# Work to be completed
Pictures in the data must not be copied, but everything else should be output exactly.

--- START ---

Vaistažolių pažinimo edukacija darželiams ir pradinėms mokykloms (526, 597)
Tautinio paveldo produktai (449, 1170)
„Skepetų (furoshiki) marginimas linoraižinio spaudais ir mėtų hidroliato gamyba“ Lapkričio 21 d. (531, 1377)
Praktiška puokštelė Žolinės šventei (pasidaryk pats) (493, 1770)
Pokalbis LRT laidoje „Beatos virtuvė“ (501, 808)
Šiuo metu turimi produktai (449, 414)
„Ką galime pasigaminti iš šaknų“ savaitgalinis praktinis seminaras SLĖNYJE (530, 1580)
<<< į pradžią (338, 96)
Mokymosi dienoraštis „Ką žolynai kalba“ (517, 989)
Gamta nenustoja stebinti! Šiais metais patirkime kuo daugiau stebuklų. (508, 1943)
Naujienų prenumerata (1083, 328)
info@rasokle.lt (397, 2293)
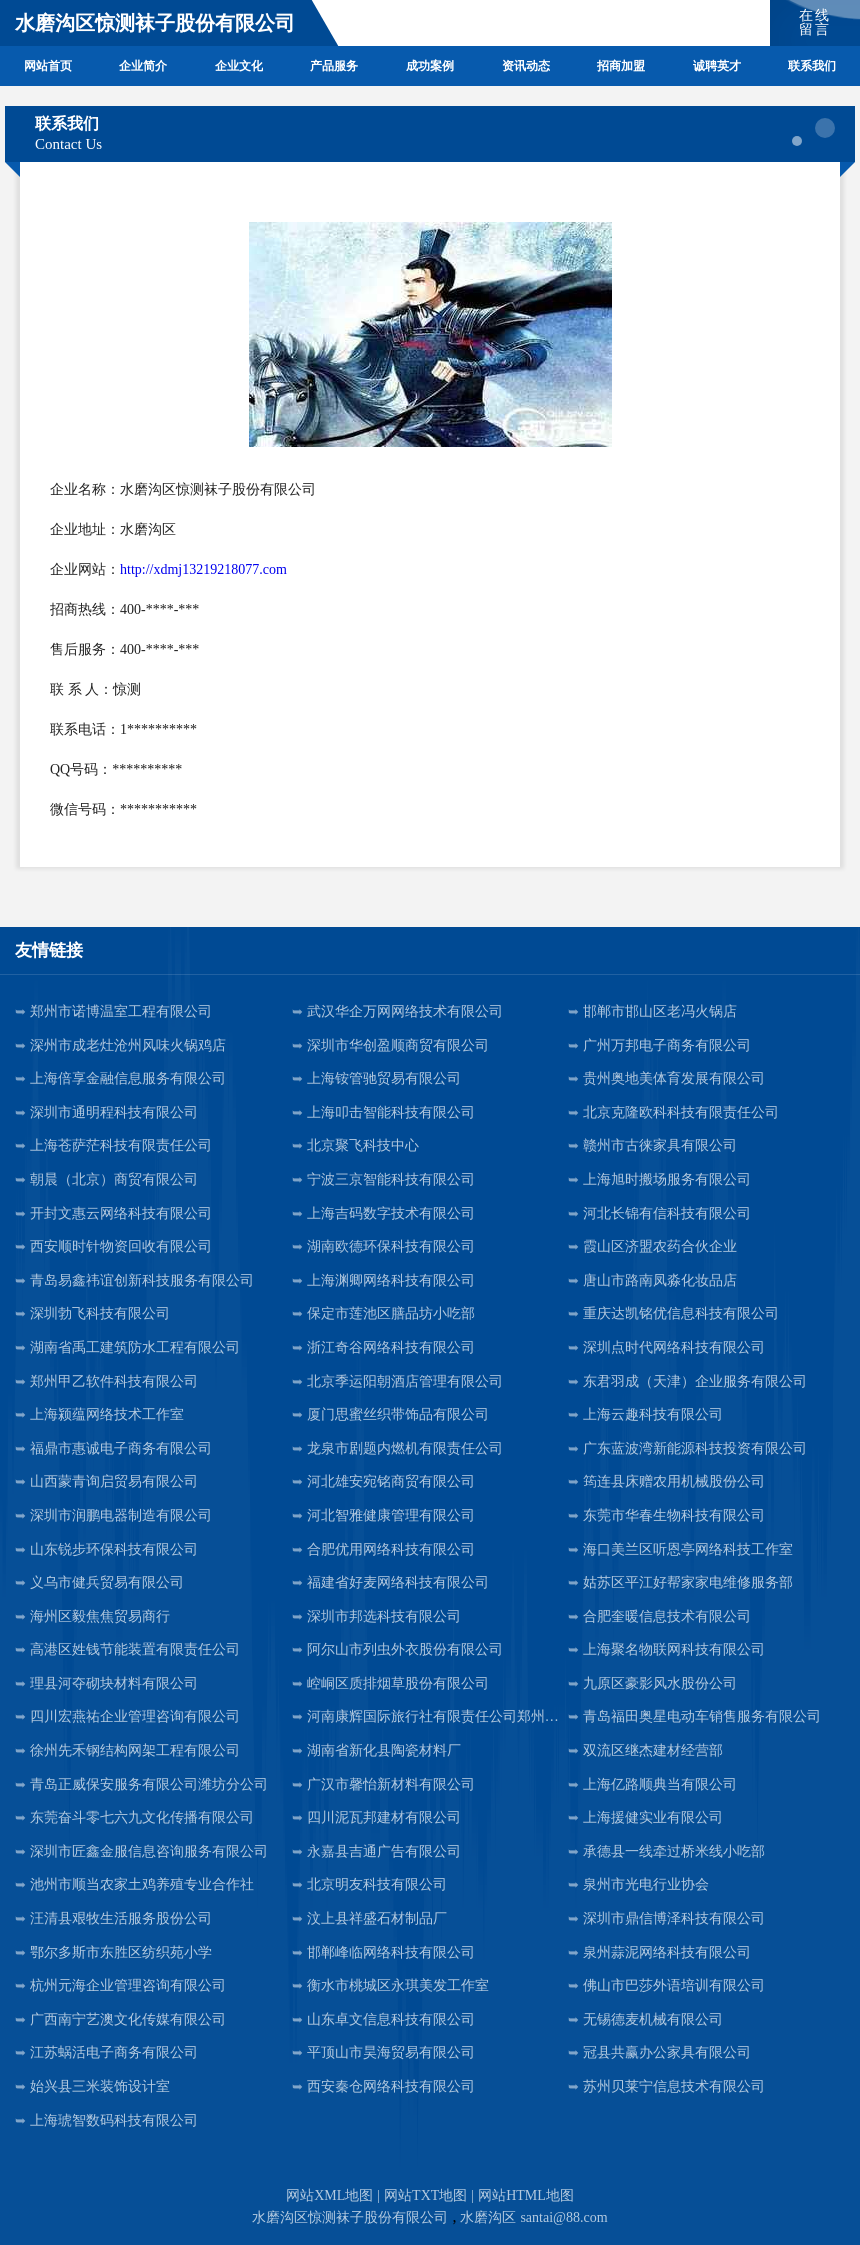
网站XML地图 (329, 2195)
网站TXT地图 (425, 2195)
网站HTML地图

--- END ---

# Solution for this problem
Vaistažolių pažinimo edukacija darželiams ir pradinėms mokykloms (526, 597)
Tautinio paveldo produktai (449, 1170)
„Skepetų (furoshiki) marginimas linoraižinio spaudais ir mėtų hidroliato gamyba“ Lapkričio 21 d. (531, 1377)
Praktiška puokštelė Žolinės šventei (pasidaryk pats) (493, 1770)
Pokalbis LRT laidoje „Beatos virtuvė“ (501, 808)
Šiuo metu turimi produktai (449, 414)
„Ką galime pasigaminti iš šaknų“ savaitgalinis praktinis seminaras SLĖNYJE (530, 1580)
<<< į pradžią (338, 96)
Mokymosi dienoraštis „Ką žolynai kalba“ (517, 989)
Gamta nenustoja stebinti! Šiais metais patirkime kuo daugiau stebuklų. (508, 1943)
Naujienų prenumerata (1083, 328)
info@rasokle.lt (397, 2293)
网站XML地图 (329, 2195)
网站TXT地图 (425, 2195)
网站HTML地图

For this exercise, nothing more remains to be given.